Instructions for the task:
With the pictures left aside, write out the entries that follow exactly.

(Saved entries)
----------------------------------------

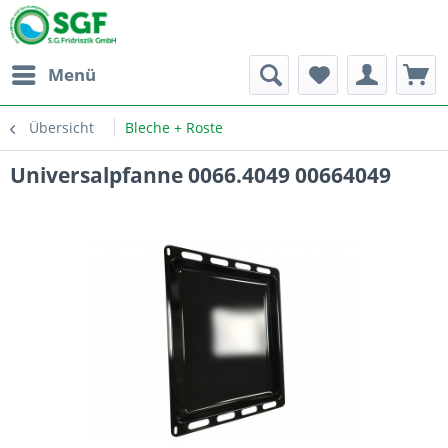
Menü
Übersicht
Bleche + Roste
Universalpfanne 0066.4049 00664049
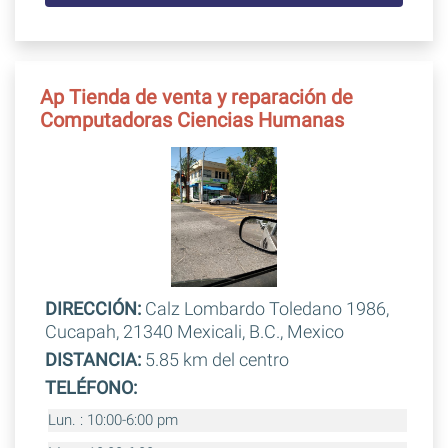
Ap Tienda de venta y reparación de
Computadoras Ciencias Humanas
DIRECCIÓN:
Calz Lombardo Toledano 1986,
Cucapah, 21340 Mexicali, B.C., Mexico
DISTANCIA:
5.85 km del centro
TELÉFONO:
Lun. : 10:00-6:00 pm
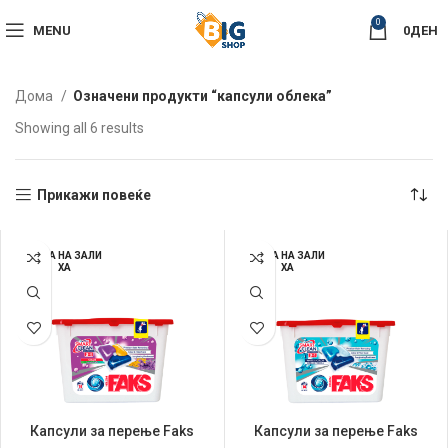
0
MENU
0
ДЕН
Дома
Означени продукти “капсули облека”
Sorted
Showing all 6 results
by
latest
Прикажи повеќе
НЕМА НА ЗАЛИ
НЕМА НА ЗАЛИ
ХА
ХА
Капсули за перење Faks
Капсули за перење Faks
Helizim 14/1 Color Lavanda
Helizim 14/1 Micellar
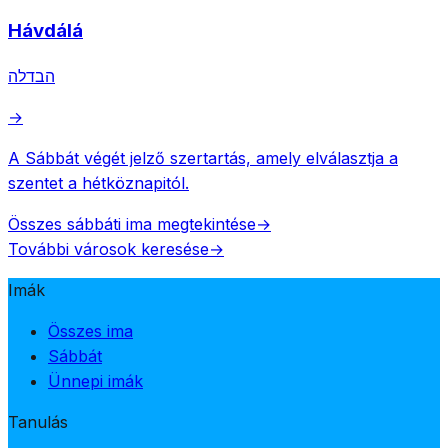
Hávdálá
הבדלה
→
A Sábbát végét jelző szertartás, amely elválasztja a
szentet a hétköznapitól.
Összes sábbáti ima megtekintése
→
További városok keresése
→
Imák
Összes ima
Sábbát
Ünnepi imák
Tanulás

----------------------------------------

Written answer:
Menü
Übersicht
Bleche + Roste
Universalpfanne 0066.4049 00664049
Ap Tienda de venta y reparación de
Computadoras Ciencias Humanas
DIRECCIÓN:
Calz Lombardo Toledano 1986,
Cucapah, 21340 Mexicali, B.C., Mexico
DISTANCIA:
5.85 km del centro
TELÉFONO:
Lun. : 10:00-6:00 pm
0
MENU
0
ДЕН
Дома
Означени продукти “капсули облека”
Sorted
Showing all 6 results
by
latest
Прикажи повеќе
НЕМА НА ЗАЛИ
НЕМА НА ЗАЛИ
ХА
ХА
Капсули за перење Faks
Капсули за перење Faks
Helizim 14/1 Color Lavanda
Helizim 14/1 Micellar
Hávdálá
הבדלה
→
A Sábbát végét jelző szertartás, amely elválasztja a
szentet a hétköznapitól.
Összes sábbáti ima megtekintése
→
További városok keresése
→
Imák
Összes ima
Sábbát
Ünnepi imák
Tanulás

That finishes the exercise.